PROBLEM DETAILS:
The material below includes pictures; leave them out and return only the lines between the line containing "According to the UK Vaping Industry" and the line containing "innovative, and mindful of one", inclusive, word for word.

GIVEN INFORMATION:

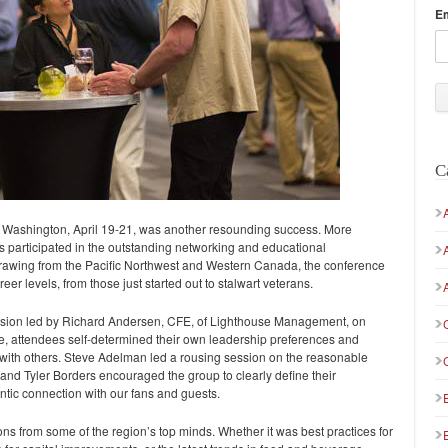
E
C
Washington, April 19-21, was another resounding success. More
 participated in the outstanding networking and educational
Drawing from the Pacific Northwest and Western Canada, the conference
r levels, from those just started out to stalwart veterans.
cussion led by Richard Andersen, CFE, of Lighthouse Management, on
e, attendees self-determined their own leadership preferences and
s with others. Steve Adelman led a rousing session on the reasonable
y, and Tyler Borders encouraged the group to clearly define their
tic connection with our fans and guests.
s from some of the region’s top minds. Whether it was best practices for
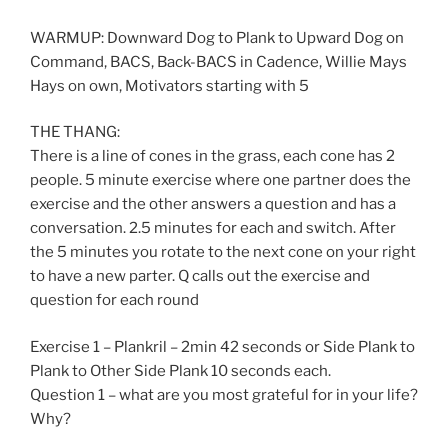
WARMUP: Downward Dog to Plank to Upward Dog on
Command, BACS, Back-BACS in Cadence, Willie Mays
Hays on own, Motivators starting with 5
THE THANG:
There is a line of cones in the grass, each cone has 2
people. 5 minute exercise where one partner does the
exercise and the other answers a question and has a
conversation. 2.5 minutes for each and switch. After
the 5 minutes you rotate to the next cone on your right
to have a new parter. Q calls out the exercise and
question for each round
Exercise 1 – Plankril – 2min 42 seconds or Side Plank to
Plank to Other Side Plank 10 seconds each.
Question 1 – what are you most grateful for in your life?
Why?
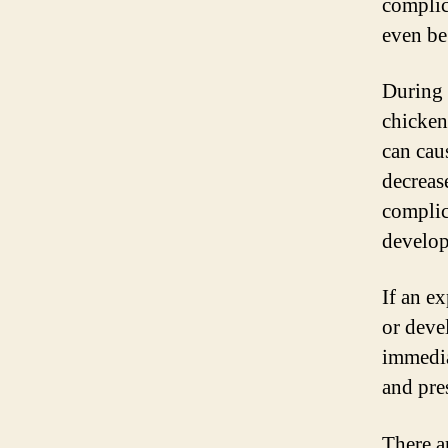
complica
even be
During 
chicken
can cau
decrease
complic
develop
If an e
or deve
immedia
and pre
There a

==

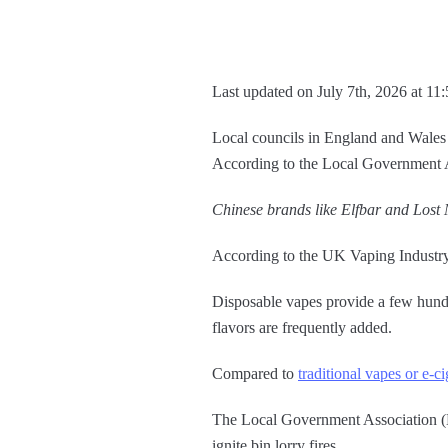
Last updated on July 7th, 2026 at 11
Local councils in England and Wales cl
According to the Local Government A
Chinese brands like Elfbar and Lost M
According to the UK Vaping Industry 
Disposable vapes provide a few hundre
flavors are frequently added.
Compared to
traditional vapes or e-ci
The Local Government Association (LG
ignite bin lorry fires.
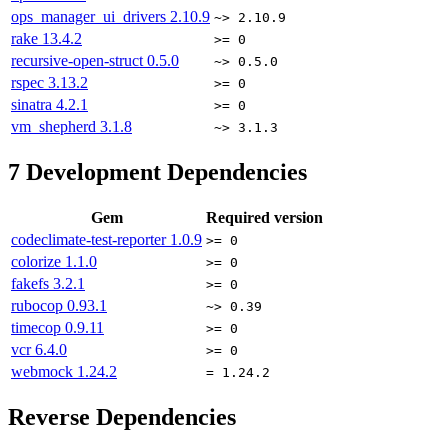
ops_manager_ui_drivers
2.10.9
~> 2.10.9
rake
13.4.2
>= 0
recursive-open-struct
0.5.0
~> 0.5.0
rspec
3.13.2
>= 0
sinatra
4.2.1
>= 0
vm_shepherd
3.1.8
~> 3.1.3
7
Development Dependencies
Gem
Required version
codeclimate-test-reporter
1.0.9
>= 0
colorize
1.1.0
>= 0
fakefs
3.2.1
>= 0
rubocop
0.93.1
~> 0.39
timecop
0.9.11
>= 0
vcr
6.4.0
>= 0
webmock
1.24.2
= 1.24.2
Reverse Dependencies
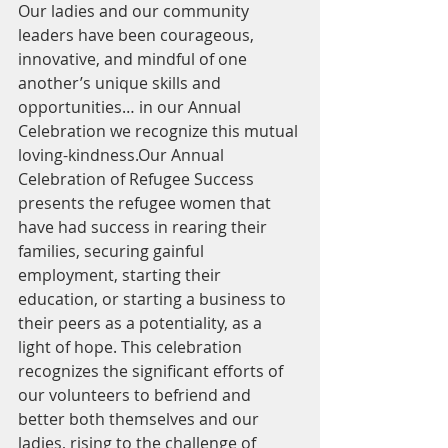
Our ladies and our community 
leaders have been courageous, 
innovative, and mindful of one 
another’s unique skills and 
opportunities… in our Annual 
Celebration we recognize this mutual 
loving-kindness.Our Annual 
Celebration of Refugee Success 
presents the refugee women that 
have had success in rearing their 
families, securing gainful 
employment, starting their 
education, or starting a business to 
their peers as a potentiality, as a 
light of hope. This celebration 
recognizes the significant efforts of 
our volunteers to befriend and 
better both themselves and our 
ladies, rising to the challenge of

...

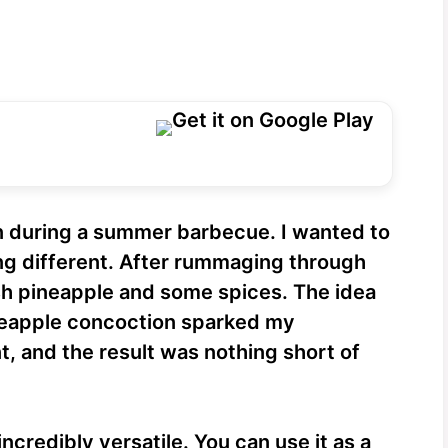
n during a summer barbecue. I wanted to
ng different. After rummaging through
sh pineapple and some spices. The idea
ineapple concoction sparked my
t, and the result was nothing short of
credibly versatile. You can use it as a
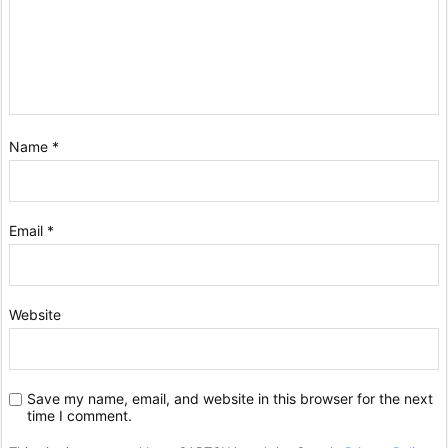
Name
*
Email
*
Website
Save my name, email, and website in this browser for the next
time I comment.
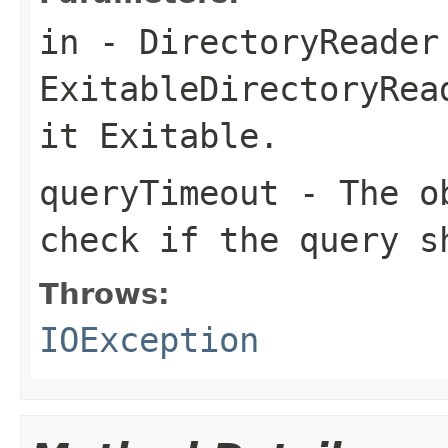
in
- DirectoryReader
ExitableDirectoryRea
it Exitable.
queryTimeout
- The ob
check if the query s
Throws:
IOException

FINAL ANSWER:
According to the UK Vaping Industry 
Disposable vapes provide a few hundre
flavors are frequently added.
Compared to
traditional vapes or e-ci
The Local Government Association (LG
ignite bin lorry fires.
ops_manager_ui_drivers
2.10.9
~> 2.10.9
rake
13.4.2
>= 0
recursive-open-struct
0.5.0
~> 0.5.0
rspec
3.13.2
>= 0
sinatra
4.2.1
>= 0
vm_shepherd
3.1.8
~> 3.1.3
7
Development Dependencies
Gem
Required version
codeclimate-test-reporter
1.0.9
>= 0
colorize
1.1.0
>= 0
fakefs
3.2.1
>= 0
rubocop
0.93.1
~> 0.39
timecop
0.9.11
>= 0
vcr
6.4.0
>= 0
webmock
1.24.2
= 1.24.2
Reverse Dependencies
Our ladies and our community 
leaders have been courageous, 
innovative, and mindful of one 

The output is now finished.